The lower margins have created an opening for smaller distributors like Kino Lorber, First Run Features and the Orchard, many of whom come from the home-video business, and are able to impart whatever exposure they get from theatrical release to revenue streams from the other markets.

For some, the center of gravity has shifted. “Only a few years ago, we would battle with our distribution partners in the U.S. about box-office bumps,” says Brigaud-Robert. “Today, I don’t fight for bumps from theatrical anymore, I fight for my VOD.”

With those new markets come new buyers and new opportunities. The hip upstart Neon recently made its first French acquisition, picking up the horror-thriller “Revenge.” After a well-publicized theatrical push, Neon teamed with streaming service Shudder for a VOD exclusive that pulled in more than $1.1 million — exceeding all expectations and delighting Adeline Monzier, the U.S. representative of French film promotion body UniFrance.

“A lot of films that go day and date don’t get any marketing push and then they disappear. Here with ‘Revenge,’ we had the example of a distributor who put a lot of money in order to promote the theatrical release… and it paid off,” says Monzier. “So hopefully it will give them more desire to buy more,” she says. “I don’t think people, when they go to see these kinds of films, think they’re going to watch a French film. They’re just going to watch a genre film.”

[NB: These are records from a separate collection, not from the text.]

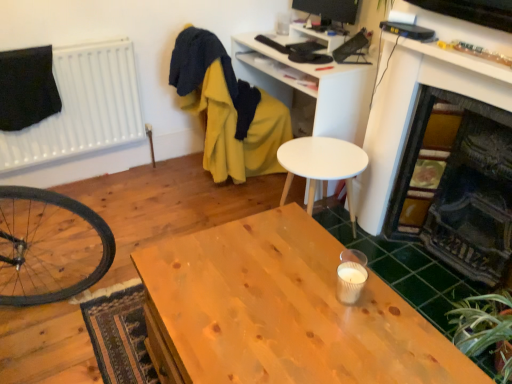 Image resolution: width=512 pixels, height=384 pixels. What do you see at coordinates (287, 310) in the screenshot? I see `wooden table at center` at bounding box center [287, 310].

Describe the element at coordinates (462, 190) in the screenshot. The width and height of the screenshot is (512, 384). I see `dark gray stone fireplace at right` at that location.

At what (x,y) coordinates should I click in order to perform the action: click on black glossy monitor at upper center. Please return your answer as a coordinate pair (x, y). Looking at the image, I should click on (330, 9).

Identify the location of white matte side table at center. (322, 166).

Where is `black matte radiator at upper left`? black matte radiator at upper left is located at coordinates (82, 107).

Does wooden table at center contain black glossy monitor at upper center?

No, black glossy monitor at upper center is not surrounded by wooden table at center.

Is wooden table at center taller or shorter than black glossy monitor at upper center?

In the image, wooden table at center appears to be taller than black glossy monitor at upper center.

Who is bigger, wooden table at center or black glossy monitor at upper center?

wooden table at center.

Which object is thinner, black matte radiator at upper left or wooden table at center?

With smaller width is black matte radiator at upper left.

From a real-world perspective, which object rests below the other?

wooden table at center is physically lower.

Would you say black matte radiator at upper left is inside or outside wooden table at center?

black matte radiator at upper left cannot be found inside wooden table at center.

The image size is (512, 384). Find the location of `desk that appears below the black matte radiator at upper left (from a real-world perspective)`. desk that appears below the black matte radiator at upper left (from a real-world perspective) is located at coordinates (287, 310).

From a real-world perspective, who is located higher, green leafy plant at lower right or wooden table at center?

From a 3D spatial view, wooden table at center is above.

At what (x,y) coordinates should I click in order to perform the action: click on desk below the green leafy plant at lower right (from the image's perspective). Please return your answer as a coordinate pair (x, y). Looking at the image, I should click on (287, 310).

Is wooden table at center a part of green leafy plant at lower right?

That's incorrect, wooden table at center is not inside green leafy plant at lower right.

Which point is more distant from viewer, [463,342] or [260,282]?

The point [463,342] is behind.

Does white matte side table at center have a greater height compared to black fabric at upper left?

Indeed, white matte side table at center has a greater height compared to black fabric at upper left.

In the image, there is a black fabric at upper left. Where is `table below it (from the image's perspective)`? table below it (from the image's perspective) is located at coordinates (322, 166).

From the image's perspective, who appears lower, white matte side table at center or black fabric at upper left?

From the image's view, white matte side table at center is below.

Does point (478, 348) appear closer or farther from the camera than point (473, 164)?

Clearly, point (478, 348) is closer to the camera than point (473, 164).

Can you confirm if green leafy plant at lower right is bigger than dark gray stone fireplace at right?

Actually, green leafy plant at lower right might be smaller than dark gray stone fireplace at right.

Which object is closer to the camera taking this photo, green leafy plant at lower right or dark gray stone fireplace at right?

dark gray stone fireplace at right is more forward.

In the scene shown: Is the surface of green leafy plant at lower right in direct contact with dark gray stone fireplace at right?

No, green leafy plant at lower right is not with dark gray stone fireplace at right.

Between green leafy plant at lower right and black matte radiator at upper left, which one is positioned in front?

green leafy plant at lower right is more forward.

How different are the orientations of green leafy plant at lower right and black matte radiator at upper left in degrees?

The facing directions of green leafy plant at lower right and black matte radiator at upper left are 87.8 degrees apart.

Is black matte radiator at upper left at the back of green leafy plant at lower right?

That's not correct — green leafy plant at lower right is not looking away from black matte radiator at upper left.

Based on the photo, considering the relative sizes of green leafy plant at lower right and black matte radiator at upper left in the image provided, is green leafy plant at lower right wider than black matte radiator at upper left?

Yes.

From a real-world perspective, is wooden table at center under black fabric at upper left?

Yes, from a real-world perspective, wooden table at center is below black fabric at upper left.

Considering the sizes of objects wooden table at center and black fabric at upper left in the image provided, who is taller, wooden table at center or black fabric at upper left?

wooden table at center.

Is wooden table at center to the right of black fabric at upper left from the viewer's perspective?

Yes, wooden table at center is to the right of black fabric at upper left.

The width and height of the screenshot is (512, 384). In order to click on computer monitor on the right of wooden table at center in this screenshot , I will do `click(330, 9)`.

This screenshot has width=512, height=384. In order to click on radiator that is behind the wooden table at center in this screenshot , I will do `click(82, 107)`.

Considering their positions, is black matte radiator at upper left positioned further to black fabric at upper left than dark gray stone fireplace at right?

dark gray stone fireplace at right.

Considering their positions, is black glossy monitor at upper center positioned closer to wooden table at center than green leafy plant at lower right?

Based on the image, green leafy plant at lower right appears to be nearer to wooden table at center.

Looking at the image, which one is located further to green leafy plant at lower right, yellow fabric swivel chair at upper center or black matte radiator at upper left?

black matte radiator at upper left lies further to green leafy plant at lower right than the other object.

Looking at the image, which one is located closer to black matte radiator at upper left, yellow fabric swivel chair at upper center or dark gray stone fireplace at right?

The object closer to black matte radiator at upper left is yellow fabric swivel chair at upper center.

Which object lies further to the anchor point white matte side table at center, black glossy monitor at upper center or wooden table at center?

Based on the image, black glossy monitor at upper center appears to be further to white matte side table at center.

Which object lies further to the anchor point yellow fabric swivel chair at upper center, black matte radiator at upper left or green leafy plant at lower right?

Based on the image, green leafy plant at lower right appears to be further to yellow fabric swivel chair at upper center.

Consider the image. Estimate the real-world distances between objects in this image. Which object is closer to black fabric at upper left, yellow fabric swivel chair at upper center or black matte radiator at upper left?

black matte radiator at upper left lies closer to black fabric at upper left than the other object.

Considering their positions, is black fabric at upper left positioned further to green leafy plant at lower right than wooden table at center?

Based on the image, black fabric at upper left appears to be further to green leafy plant at lower right.

The width and height of the screenshot is (512, 384). What are the coordinates of `plant between black fabric at upper left and dark gray stone fireplace at right from left to right` in the screenshot? It's located at (485, 328).

Where is `plant between black glossy monitor at upper center and wooden table at center from top to bottom`? The width and height of the screenshot is (512, 384). plant between black glossy monitor at upper center and wooden table at center from top to bottom is located at coordinates (485, 328).

Identify the location of radiator between black fabric at upper left and white matte side table at center from left to right. This screenshot has width=512, height=384. (82, 107).

Find the location of `radiator between black fabric at upper left and yellow fabric swivel chair at upper center`. radiator between black fabric at upper left and yellow fabric swivel chair at upper center is located at coordinates (82, 107). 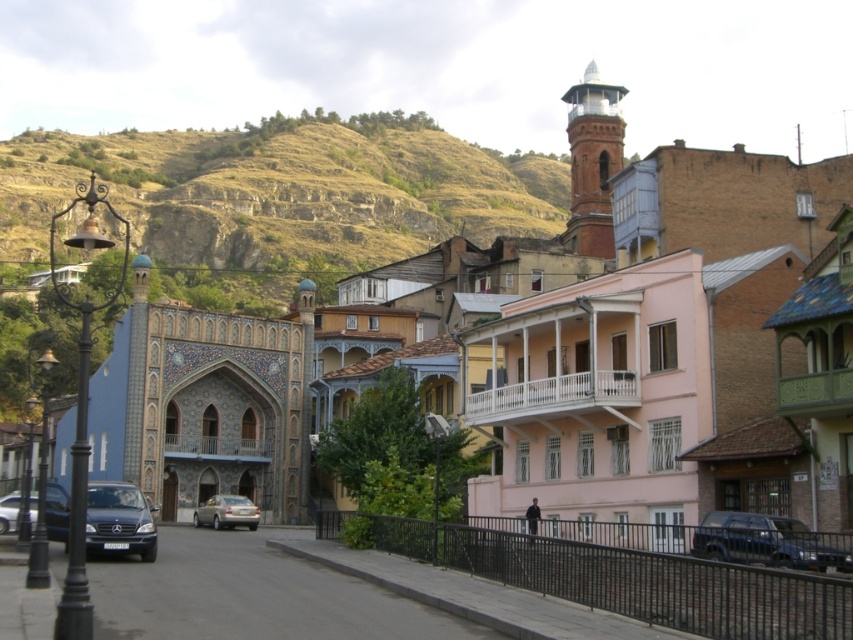 Question: Among these points, which one is farthest from the camera?

Choices:
 (A) (281, 284)
 (B) (33, 512)

Answer: (A)

Question: Is metallic gray sedan at lower right thinner than shiny black sedan at lower left?

Choices:
 (A) yes
 (B) no

Answer: (A)

Question: Which of the following is the farthest from the observer?

Choices:
 (A) (0, 524)
 (B) (393, 161)

Answer: (B)

Question: Which object is positioned closest to the rustic stone hillside at upper left?

Choices:
 (A) silver metallic car at center
 (B) shiny black sedan at lower left

Answer: (A)

Question: Does shiny black car at center have a larger size compared to shiny black sedan at lower left?

Choices:
 (A) yes
 (B) no

Answer: (B)

Question: Can you confirm if rustic stone hillside at upper left is positioned to the right of shiny black car at center?

Choices:
 (A) yes
 (B) no

Answer: (B) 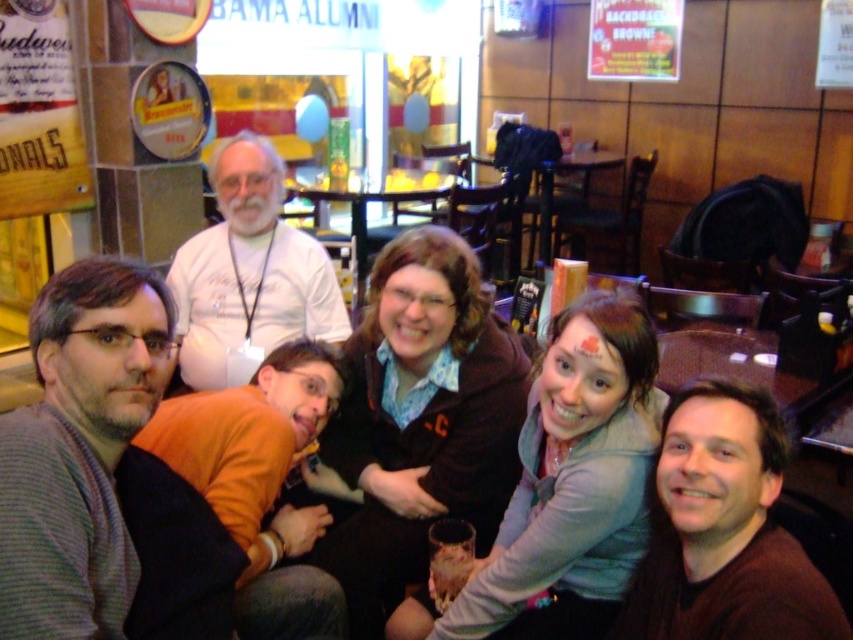 You are a photographer taking a group photo of the matte black jacket at center and the light gray sweater at center. Which one is positioned to the left?

The matte black jacket at center is positioned to the left of the light gray sweater at center.

You are a photographer taking a picture of the gray striped sweater at left and the orange fleece at lower left. Which one should you focus on first if you want to capture both in the same frame?

The gray striped sweater at left should be focused on first because it is positioned on the left side of the orange fleece at lower left, so adjusting focus from left to right would ensure both are captured.

You are a photographer taking a picture of the group at the dining establishment. You want to focus on the gray striped sweater at left. Where exactly should you point your camera to capture it?

You should point your camera at point (79, 449) to capture the gray striped sweater at left. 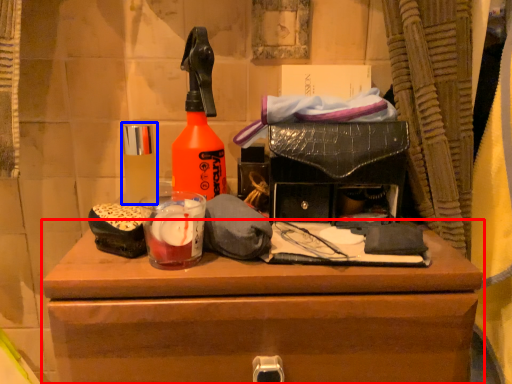 Question: Which object appears closest to the camera in this image, chest of drawers (highlighted by a red box) or toiletry (highlighted by a blue box)?

Choices:
 (A) chest of drawers
 (B) toiletry

Answer: (A) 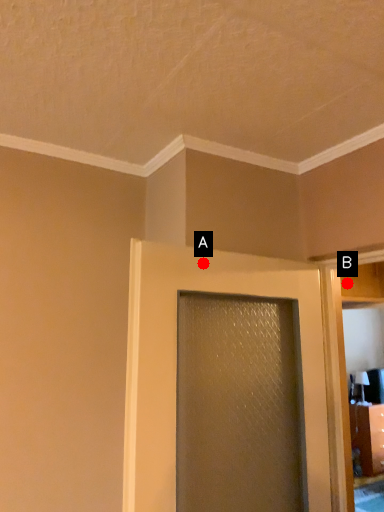 Question: Two points are circled on the image, labeled by A and B beside each circle. Which of the following is the closest to the observer?

Choices:
 (A) A is closer
 (B) B is closer

Answer: (A) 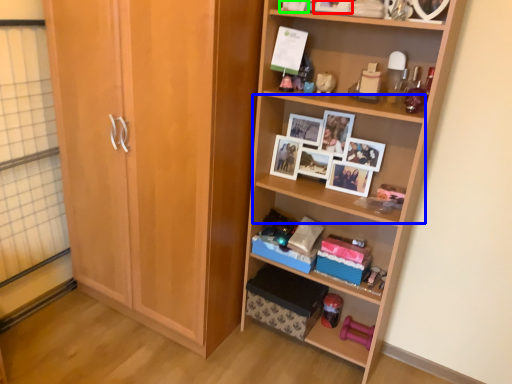 Question: Which is farther away from picture frame (highlighted by a red box)? shelf (highlighted by a blue box) or toy (highlighted by a green box)?

Choices:
 (A) shelf
 (B) toy

Answer: (A) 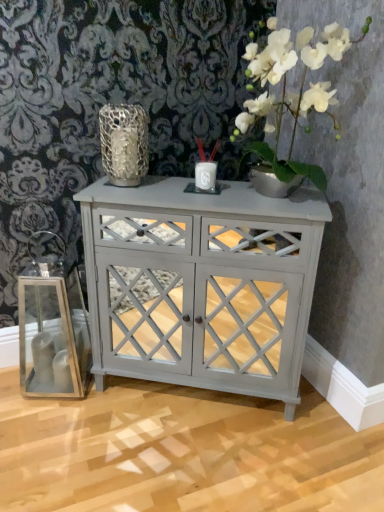 What do you see at coordinates (201, 284) in the screenshot? I see `gray painted wood cabinet at center` at bounding box center [201, 284].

This fact is not lost on Bac Films’ Gilles Sousa, who’s negotiating the sale of gritty urban thriller “Close Enemies.”  Following the film’s Venice premiere, Sousa hopes to position the underworld potboiler in way that capitalizes on the film’s genre aspects. As he explains, playing up such elements in the North American market can only help better connect the noir-ish drama with a dynamic new public — one ready to support French productions across any number of platforms.